Madre e hijo juegan a un juego de mesa colorido en la cocina, concentrados y sonrientes, sobre una mesa de madera clara.

En el suelo del salón o en un aula ruidosa, los juegos de mesa sencillos están haciendo discretamente mucho más que mantener a los niños ocupados.

Nuevas investigaciones sugieren que, cuando los niños pequeños mueven una ficha a lo largo de un recorrido o cuentan los puntos de un dado, no solo están pasando el rato. Están construyendo habilidades matemáticas fundamentales que pueden perdurar mucho más allá del final de la partida.

Juegos, no fichas, en el centro de las matemáticas tempranas

Durante años, padres y docentes se han preocupado de que el juego pudiera distraer del aprendizaje “de verdad”. La evidencia más reciente apunta en la dirección contraria. En la primera infancia, los juegos de mesa estructurados pueden actuar como potenciadores de matemáticas de bajo coste y alto impacto.

El foco está en la numeración básica, el cimiento de todas las matemáticas posteriores. Esto incluye contar en orden, reconocer números escritos y comprender qué significan realmente “cuatro” o “siete” en términos de cantidad. Estas destrezas suelen desarrollarse de forma desigual, y algunos niños se quedan rezagados sin que nadie lo note.

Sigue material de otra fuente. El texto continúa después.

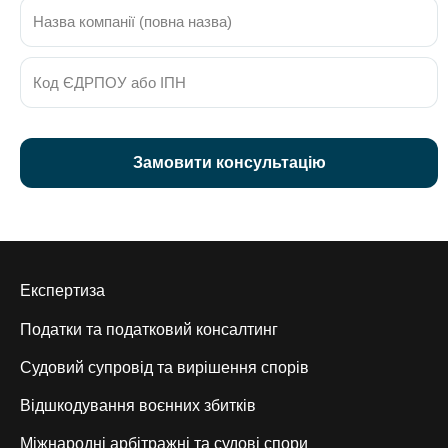
Експертиза
Податки та податковий консалтинг
Судовий супровід та вирішення спорів
Відшкодування воєнних збитків
Міжнародні арбітражні та судові спори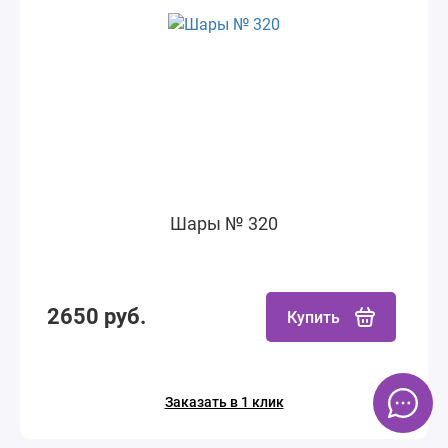
Шары № 320
2650 руб.
Купить
Заказать в 1 клик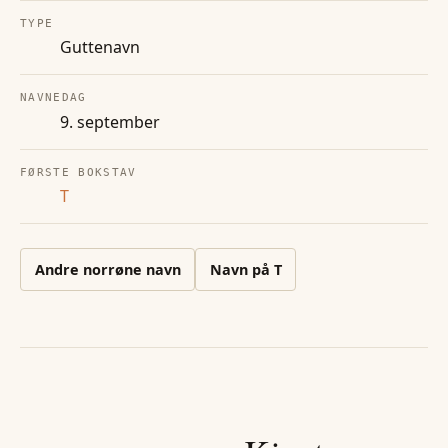
TYPE
Guttenavn
NAVNEDAG
9. september
FØRSTE BOKSTAV
T
Andre
norrøne
navn
Navn på
T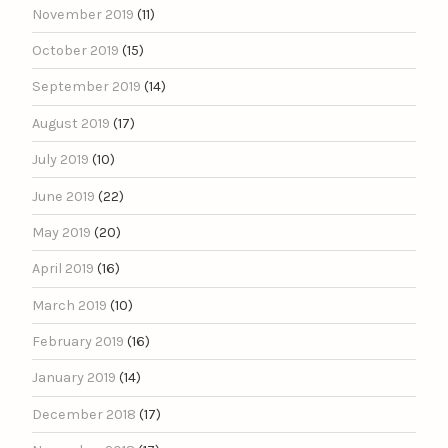
November 2019
(11)
October 2019
(15)
September 2019
(14)
August 2019
(17)
July 2019
(10)
June 2019
(22)
May 2019
(20)
April 2019
(16)
March 2019
(10)
February 2019
(16)
January 2019
(14)
December 2018
(17)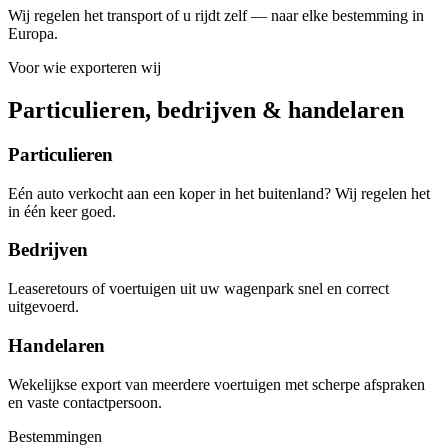
Wij regelen het transport of u rijdt zelf — naar elke bestemming in
Europa.
Voor wie exporteren wij
Particulieren, bedrijven & handelaren
Particulieren
Eén auto verkocht aan een koper in het buitenland? Wij regelen het
in één keer goed.
Bedrijven
Leaseretours of voertuigen uit uw wagenpark snel en correct
uitgevoerd.
Handelaren
Wekelijkse export van meerdere voertuigen met scherpe afspraken
en vaste contactpersoon.
Bestemmingen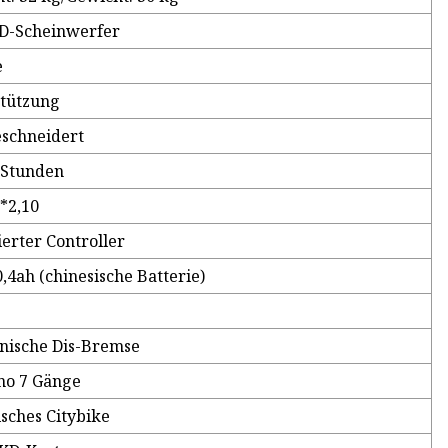
D-Scheinwerfer
e
tützung
schneidert
6 Stunden
"*2,10
ierter Controller
,4ah (chinesische Batterie)
nische Dis-Bremse
no 7 Gänge
isches Citybike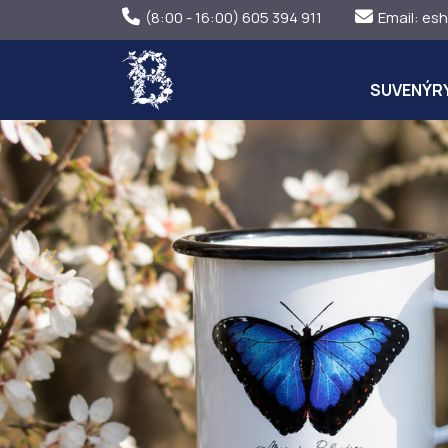
(8:00 - 16:00) 605 394 911
Email:
esh
SUVENÝR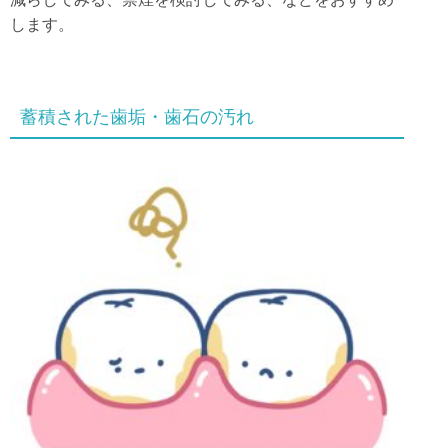
します。
蓄積された歯垢・歯石の汚れ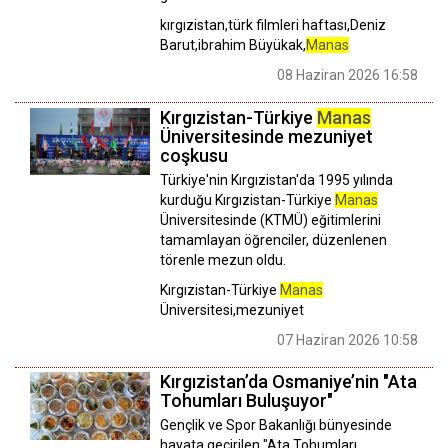
kırgızistan,türk filmleri haftası,Deniz
Barut,ibrahim Büyükak,
Manas
08 Haziran 2026 16:58
Kırgızistan-Türkiye
Manas
Üniversitesinde mezuniyet
coşkusu
Türkiye'nin Kırgızistan'da 1995 yılında
kurduğu Kırgızistan-Türkiye
Manas
Üniversitesinde (KTMÜ) eğitimlerini
tamamlayan öğrenciler, düzenlenen
törenle mezun oldu.
Kırgızistan-Türkiye
Manas
Üniversitesi,mezuniyet
07 Haziran 2026 10:58
Kırgızistan’da Osmaniye’nin "Ata
Tohumları Buluşuyor"
Gençlik ve Spor Bakanlığı bünyesinde
hayata geçirilen "Ata Tohumları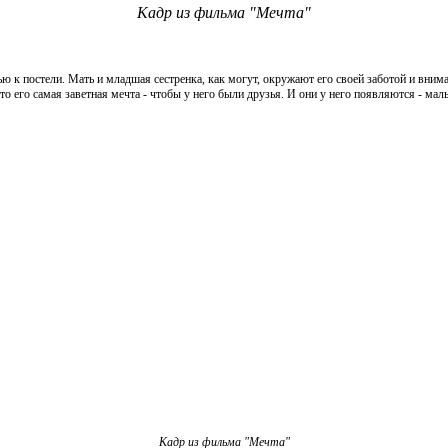
Кадр из фильма "Мечта"
ю к постели. Мать и младшая сестренка, как могут, окружают его своей заботой и вним
то его самая заветная мечта - чтобы у него были друзья. И они у него появляются - ма
Кадр из фильма "Мечта"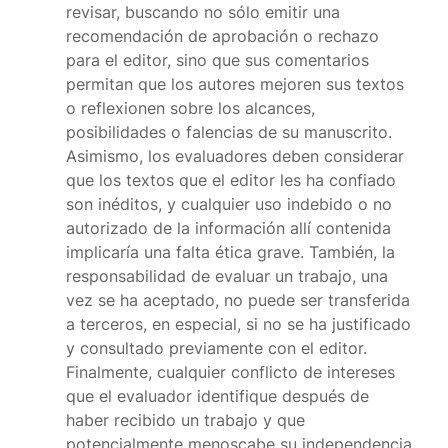
revisar, buscando no sólo emitir una
recomendación de aprobación o rechazo
para el editor, sino que sus comentarios
permitan que los autores mejoren sus textos
o reflexionen sobre los alcances,
posibilidades o falencias de su manuscrito.
Asimismo, los evaluadores deben considerar
que los textos que el editor les ha confiado
son inéditos, y cualquier uso indebido o no
autorizado de la información allí contenida
implicaría una falta ética grave. También, la
responsabilidad de evaluar un trabajo, una
vez se ha aceptado, no puede ser transferida
a terceros, en especial, si no se ha justificado
y consultado previamente con el editor.
Finalmente, cualquier conflicto de intereses
que el evaluador identifique después de
haber recibido un trabajo y que
potencialmente menoscabe su independencia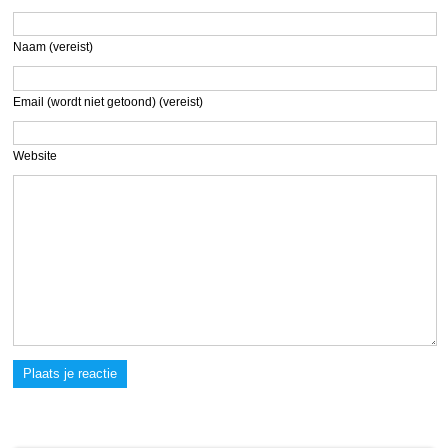
Naam (vereist)
Email (wordt niet getoond) (vereist)
Website
Plaats je reactie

Según un metaanálisis de 18 estudios liderado por investigadores del HEDCO Institute de la Universidad de Oregón, sesiones cortas y regulares con ciertos juegos de mesa pueden mejorar la competencia numérica de los niños pequeños.

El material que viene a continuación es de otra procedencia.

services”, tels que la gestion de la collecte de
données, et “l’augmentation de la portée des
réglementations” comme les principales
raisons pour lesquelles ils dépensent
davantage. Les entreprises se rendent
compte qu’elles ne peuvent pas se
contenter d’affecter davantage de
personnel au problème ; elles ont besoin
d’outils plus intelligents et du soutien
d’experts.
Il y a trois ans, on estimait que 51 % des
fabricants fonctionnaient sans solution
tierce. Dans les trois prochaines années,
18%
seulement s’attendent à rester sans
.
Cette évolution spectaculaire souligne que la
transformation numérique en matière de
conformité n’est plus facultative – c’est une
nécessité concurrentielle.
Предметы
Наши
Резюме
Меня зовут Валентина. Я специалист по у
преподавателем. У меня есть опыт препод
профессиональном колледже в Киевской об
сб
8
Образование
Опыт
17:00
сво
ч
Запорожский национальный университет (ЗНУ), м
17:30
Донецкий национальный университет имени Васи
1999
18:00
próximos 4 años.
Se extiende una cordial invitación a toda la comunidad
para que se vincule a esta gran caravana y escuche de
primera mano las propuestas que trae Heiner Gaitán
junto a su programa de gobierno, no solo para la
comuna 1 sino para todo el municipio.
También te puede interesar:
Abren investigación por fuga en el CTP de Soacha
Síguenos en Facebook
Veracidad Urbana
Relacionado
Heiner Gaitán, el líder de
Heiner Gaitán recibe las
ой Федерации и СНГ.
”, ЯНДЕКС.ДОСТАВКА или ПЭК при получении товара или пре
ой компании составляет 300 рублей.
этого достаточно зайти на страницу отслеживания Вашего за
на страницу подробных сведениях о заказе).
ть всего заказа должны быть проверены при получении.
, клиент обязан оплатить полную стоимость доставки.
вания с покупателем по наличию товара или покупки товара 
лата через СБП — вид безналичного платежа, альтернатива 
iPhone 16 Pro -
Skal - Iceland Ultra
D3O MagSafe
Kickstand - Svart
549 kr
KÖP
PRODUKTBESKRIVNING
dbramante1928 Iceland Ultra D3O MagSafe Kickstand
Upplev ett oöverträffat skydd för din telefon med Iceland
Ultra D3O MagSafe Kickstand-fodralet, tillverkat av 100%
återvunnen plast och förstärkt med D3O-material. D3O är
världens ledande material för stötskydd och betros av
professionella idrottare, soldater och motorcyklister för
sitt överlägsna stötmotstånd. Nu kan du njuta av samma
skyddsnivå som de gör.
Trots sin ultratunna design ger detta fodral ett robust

Los resultados muestran que incluso sesiones de diez minutos, repetidas durante varias semanas, pueden producir mejoras medibles. Estas ganancias aparecen en tareas como contar hacia delante, asociar cantidades con cifras y ordenar números correctamente.

Lo que encontró realmente la investigación

El equipo de investigación combinó datos de 18 estudios independientes que incluían a niños desde educación infantil hasta aproximadamente 2.º de primaria (equivalente a infantil y los dos primeros cursos de primaria). En conjunto, analizaron 123 indicadores distintos del rendimiento matemático.

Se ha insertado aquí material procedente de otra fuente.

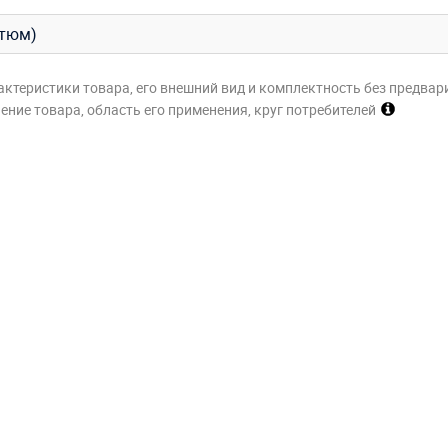
стюм)
актеристики товара, его внешний вид и комплектность без предвар
ние товара, область его применения, круг потребителей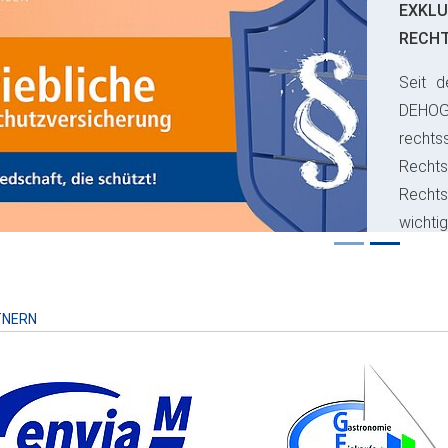
EXKLU
RECH
Seit d
ious
DEHO
rechts
Rechts
Recht
wichti
Risiko
TNERN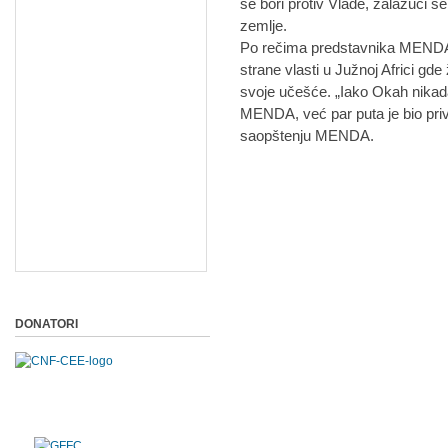
se bori protiv Vlade, zalažući s
zemlje.
Po rečima predstavnika MENDA,
strane vlasti u Južnoj Africi gde
svoje učešće. „Iako Okah nikada 
MENDA, već par puta je bio pri
saopštenju MENDA.
DONATORI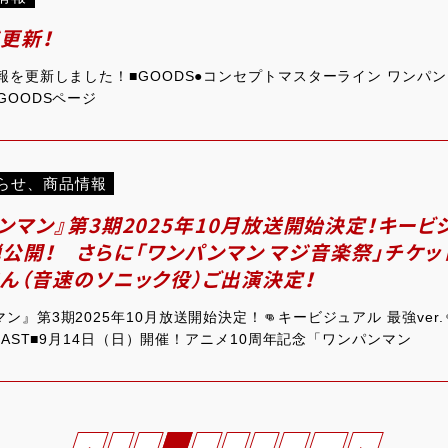
ジ更新！
報を更新しました！■GOODS●コンセプトマスターライン ワンパンマ
GOODSページ
らせ
、
商品情報
ンマン』第3期2025年10月放送開始決定！キービ
第1弾公開！ さらに「ワンパンマン マジ音楽祭」チケ
ん（音速のソニック役）ご出演決定！
』第3期2025年10月放送開始決定！👊キービジュアル 最強ver.👊
F&CAST■9月14日（日）開催！アニメ10周年記念「ワンパンマン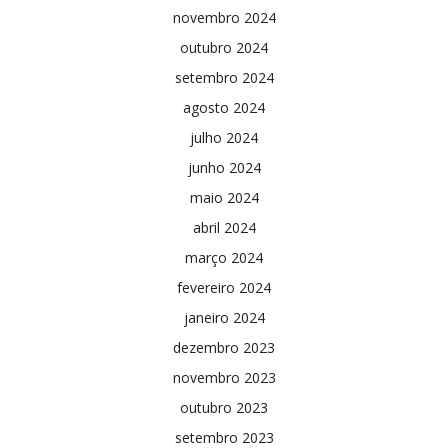
novembro 2024
outubro 2024
setembro 2024
agosto 2024
julho 2024
junho 2024
maio 2024
abril 2024
março 2024
fevereiro 2024
janeiro 2024
dezembro 2023
novembro 2023
outubro 2023
setembro 2023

Los niños que jugaron a juegos de mesa diseñados para ello mostraron progresos estadísticamente significativos frente a quienes no lo hicieron. Los efectos más fuertes se observaron en habilidades numéricas básicas, más que en temas avanzados como la geometría o la resolución de problemas.

Varios elementos parecieron importar:

  • Frecuencia: varias sesiones cortas a la semana funcionaron mejor que una sola larga.
  • Diseño: los juegos con recorridos o casillas claramente numerados ofrecieron beneficios mayores.
  • Guía adulta: cuando un adulto animaba a los niños a decir los números en voz alta o a explicar sus movimientos, aumentaban las mejoras de aprendizaje.

Los investigadores subrayan que el verdadero poder de estos juegos está en la repetición envuelta en disfrute: los niños practican habilidades clave una y otra vez, sin sentir que se les está machacando.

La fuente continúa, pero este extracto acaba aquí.